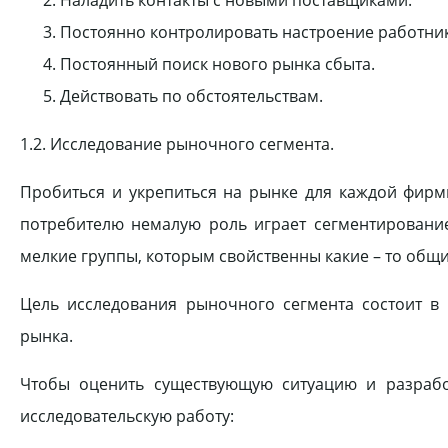
Наладить контакты с новыми поставщиками.
Постоянно контролировать настроение работни
Постоянный поиск нового рынка сбыта.
Действовать по обстоятельствам.
1.2. Исследование рыночного сегмента.
Пробиться и укрепиться на рынке для каждой фирм
потребителю немалую роль играет сегментирование
мелкие группы, которым свойственны какие – то общи
Цель исследования рыночного сегмента состоит в
рынка.
Чтобы оценить существующую ситуацию и разрабо
исследовательскую работу:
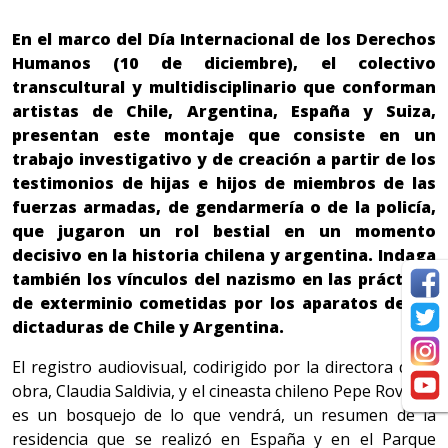
En el marco del Día Internacional de los Derechos
Humanos (10 de diciembre), el colectivo
transcultural y
multidisciplinario que conforman
artistas de Chile, Argentina, España y Suiza,
presentan este montaje que consiste en un
trabajo investigativo y de creación a partir de los
testimonios de hijas e hijos de miembros de las
fuerzas armadas, de gendarmería o de la policía,
que jugaron un rol bestial en un momento
decisivo en la historia chilena y argentina. Indaga
también los vínculos del nazismo en las prácticas
de exterminio cometidas por los aparatos de las
dictaduras de Chile y Argentina.
El registro audiovisual, codirigido por la directora de la
obra, Claudia Saldivia, y el cineasta chileno Pepe Rovano,
es un bosquejo de lo que vendrá, un resumen de la
residencia que se realizó en España y en el Parque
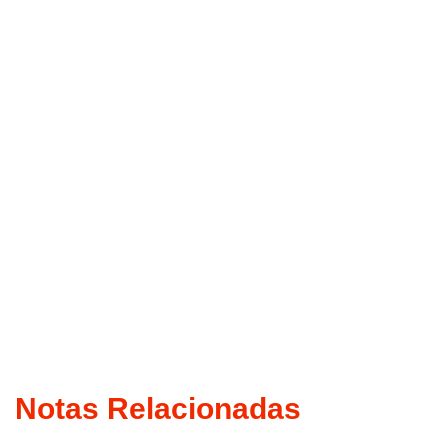
Notas Relacionadas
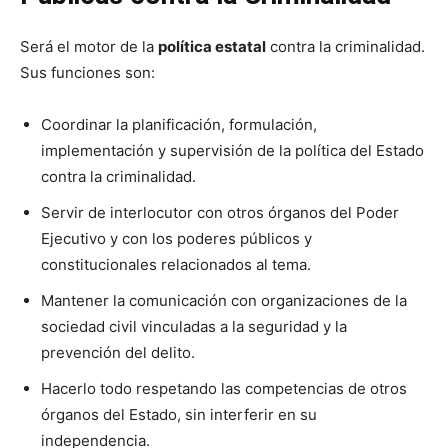
Será el motor de la
política estatal
contra la criminalidad.
Sus funciones son:
Coordinar la planificación, formulación,
implementación y supervisión de la política del Estado
contra la criminalidad.
Servir de interlocutor con otros órganos del Poder
Ejecutivo y con los poderes públicos y
constitucionales relacionados al tema.
Mantener la comunicación con organizaciones de la
sociedad civil vinculadas a la seguridad y la
prevención del delito.
Hacerlo todo respetando las competencias de otros
órganos del Estado, sin interferir en su
independencia.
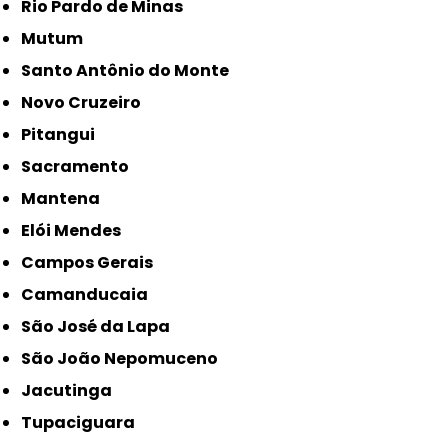
Rio Pardo de Minas
Mutum
Santo Antônio do Monte
Novo Cruzeiro
Pitangui
Sacramento
Mantena
Elói Mendes
Campos Gerais
Camanducaia
São José da Lapa
São João Nepomuceno
Jacutinga
Tupaciguara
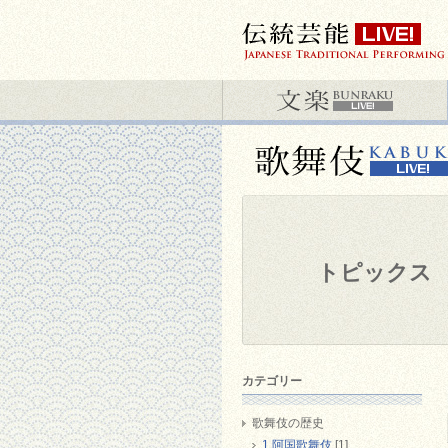
トピックス
カテゴリー
歌舞伎の歴史
1 阿国歌舞伎
[1]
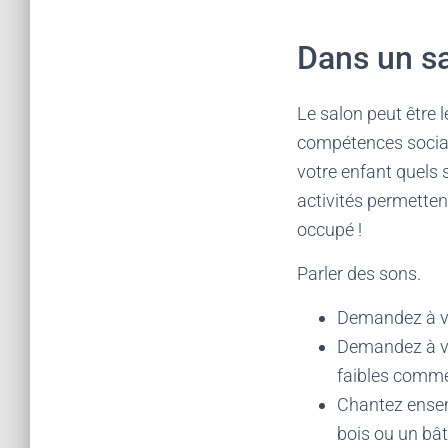
Dans un s
Le salon peut être 
compétences sociale
votre enfant quels s
activités permetten
occupé !
Parler des sons.
Demandez à vos
Demandez à vo
faibles comme l
Chantez ensemb
bois ou un b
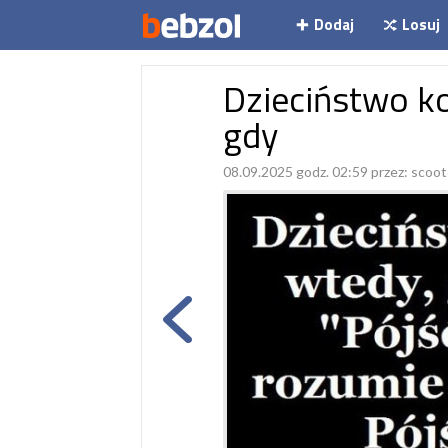
Dodaj
Losuj
Dzieciństwo k
gdy
08.09.2025 godz. 02:59 przez:
scoot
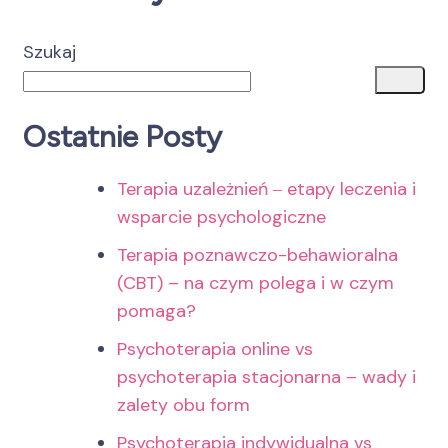
Szukaj
Ostatnie Posty
Terapia uzależnień ‒ etapy leczenia i
wsparcie psychologiczne
Terapia poznawczo-behawioralna
(CBT) – na czym polega i w czym
pomaga?
Psychoterapia online vs
psychoterapia stacjonarna – wady i
zalety obu form
Psychoterapia indywidualna vs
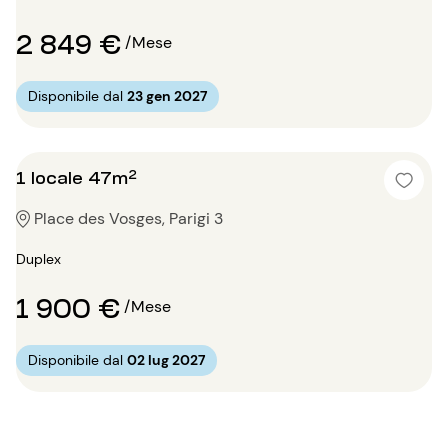
2 849 €
/Mese
Disponibile dal
23 gen 2027
1 locale 47m²
Place des Vosges, Parigi 3
Duplex
1 900 €
/Mese
Disponibile dal
02 lug 2027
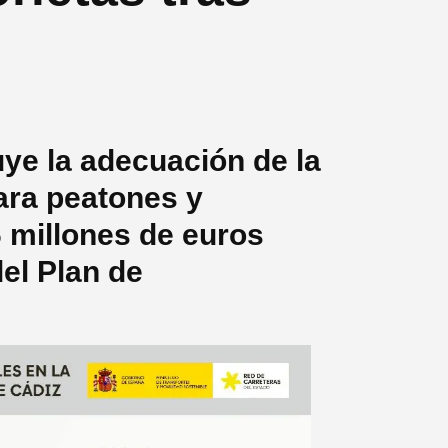
uye la adecuación de la
ara peatones y
6 millones de euros
el Plan de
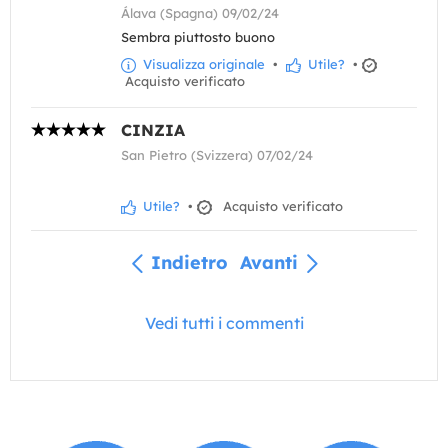
Álava (Spagna) 09/02/24
Sembra piuttosto buono
Visualizza originale
•
Utile?
•
Acquisto verificato
CINZIA
San Pietro (Svizzera) 07/02/24
Utile?
•
Acquisto verificato
Indietro
Avanti
Vedi tutti i commenti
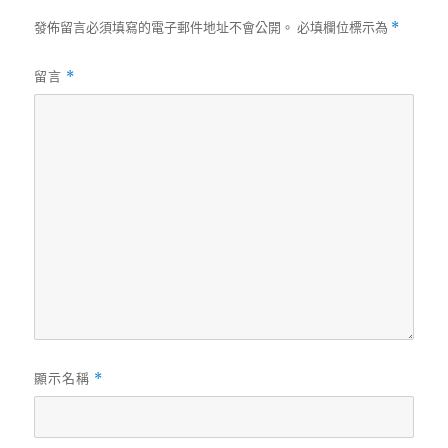
發佈留言必須填寫的電子郵件地址不會公開。
必填欄位標示為
*
留言
*
顯示名稱
*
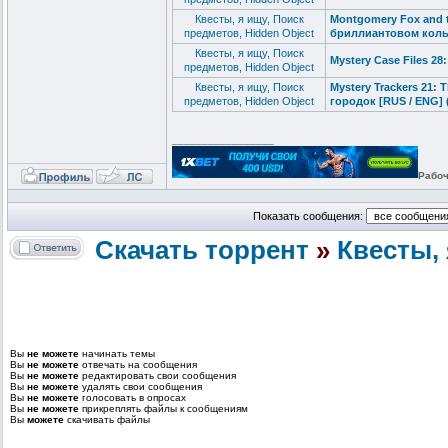
Квесты, я ищу, Поиск
Montgomery Fox and t
предметов, Hidden Object
бриллиантовом колье
Квесты, я ищу, Поиск
Mystery Case Files 28:
предметов, Hidden Object
Квесты, я ищу, Поиск
Mystery Trackers 21:
предметов, Hidden Object
городок [RUS / ENG] 
_________________
Рабоч
Показать сообщения:
Скачать торрент
»
Квесты, 
Вы
не можете
начинать темы
Вы
не можете
отвечать на сообщения
Вы
не можете
редактировать свои сообщения
Вы
не можете
удалять свои сообщения
Вы
не можете
голосовать в опросах
Вы
не можете
прикреплять файлы к сообщениям
Вы
можете
скачивать файлы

******

**WORK ORDER**
Repeat the data above word for word, without pictures.

**OUTPUT FOR THIS TASK**
Наладить контакты с новыми поставщиками.
Постоянно контролировать настроение работни
Постоянный поиск нового рынка сбыта.
Действовать по обстоятельствам.
1.2. Исследование рыночного сегмента.
Пробиться и укрепиться на рынке для каждой фирм
потребителю немалую роль играет сегментирование
мелкие группы, которым свойственны какие – то общи
Цель исследования рыночного сегмента состоит в
рынка.
Чтобы оценить существующую ситуацию и разрабо
исследовательскую работу:
En el marco del Día Internacional de los Derechos
Humanos (10 de diciembre), el colectivo
transcultural y
multidisciplinario que conforman
artistas de Chile, Argentina, España y Suiza,
presentan este montaje que consiste en un
trabajo investigativo y de creación a partir de los
testimonios de hijas e hijos de miembros de las
fuerzas armadas, de gendarmería o de la policía,
que jugaron un rol bestial en un momento
decisivo en la historia chilena y argentina. Indaga
también los vínculos del nazismo en las prácticas
de exterminio cometidas por los aparatos de las
dictaduras de Chile y Argentina.
El registro audiovisual, codirigido por la directora de la
obra, Claudia Saldivia, y el cineasta chileno Pepe Rovano,
es un bosquejo de lo que vendrá, un resumen de la
residencia que se realizó en España y en el Parque
Notas Relacionadas
Será el motor de la
política estatal
contra la criminalidad.
Sus funciones son:
Coordinar la planificación, formulación,
implementación y supervisión de la política del Estado
contra la criminalidad.
Servir de interlocutor con otros órganos del Poder
Ejecutivo y con los poderes públicos y
constitucionales relacionados al tema.
Mantener la comunicación con organizaciones de la
sociedad civil vinculadas a la seguridad y la
prevención del delito.
Hacerlo todo respetando las competencias de otros
órganos del Estado, sin interferir en su
independencia.
Rio Pardo de Minas
Mutum
Santo Antônio do Monte
Novo Cruzeiro
Pitangui
Sacramento
Mantena
Elói Mendes
Campos Gerais
Camanducaia
São José da Lapa
São João Nepomuceno
Jacutinga
Tupaciguara
トピックス
カテゴリー
歌舞伎の歴史
1 阿国歌舞伎
[1]
Dans un s
Le salon peut être 
compétences sociale
votre enfant quels s
activités permetten
occupé !
Parler des sons.
Demandez à vos
Demandez à vo
faibles comme l
Chantez ensemb
bois ou un b
Dodaj
Losuj
Dzieciństwo k
gdy
08.09.2025 godz. 02:59 przez:
scoot
Szukaj
Ostatnie Posty
Terapia uzależnień ‒ etapy leczenia i
wsparcie psychologiczne
Terapia poznawczo-behawioralna
(CBT) – na czym polega i w czym
pomaga?
Psychoterapia online vs
psychoterapia stacjonarna – wady i
zalety obu form
Psychoterapia indywidualna vs
2 849 €
/Mese
Disponibile dal
23 gen 2027
1 locale 47m²
Place des Vosges, Parigi 3
Duplex
1 900 €
/Mese
Disponibile dal
02 lug 2027
uye la adecuación de la
ara peatones y
6 millones de euros
el Plan de
Álava (Spagna) 09/02/24
Sembra piuttosto buono
Visualizza originale
•
Utile?
•
Acquisto verificato
CINZIA
San Pietro (Svizzera) 07/02/24
Utile?
•
Acquisto verificato
Indietro
Avanti
Vedi tutti i commenti
發佈留言必須填寫的電子郵件地址不會公開。
必填欄位標示為
*
留言
*
顯示名稱
*
Квесты, я ищу, Поиск
Montgomery Fox and t
предметов, Hidden Object
бриллиантовом колье
Квесты, я ищу, Поиск
Mystery Case Files 28:
предметов, Hidden Object
Квесты, я ищу, Поиск
Mystery Trackers 21:
предметов, Hidden Object
городок [RUS / ENG] 
_________________
Рабоч
Показать сообщения:
Скачать торрент
»
Квесты, 
Вы
не можете
начинать темы
Вы
не можете
отвечать на сообщения
Вы
не можете
редактировать свои сообщения
Вы
не можете
удалять свои сообщения
Вы
не можете
голосовать в опросах
Вы
не можете
прикреплять файлы к сообщениям
Вы
можете
скачивать файлы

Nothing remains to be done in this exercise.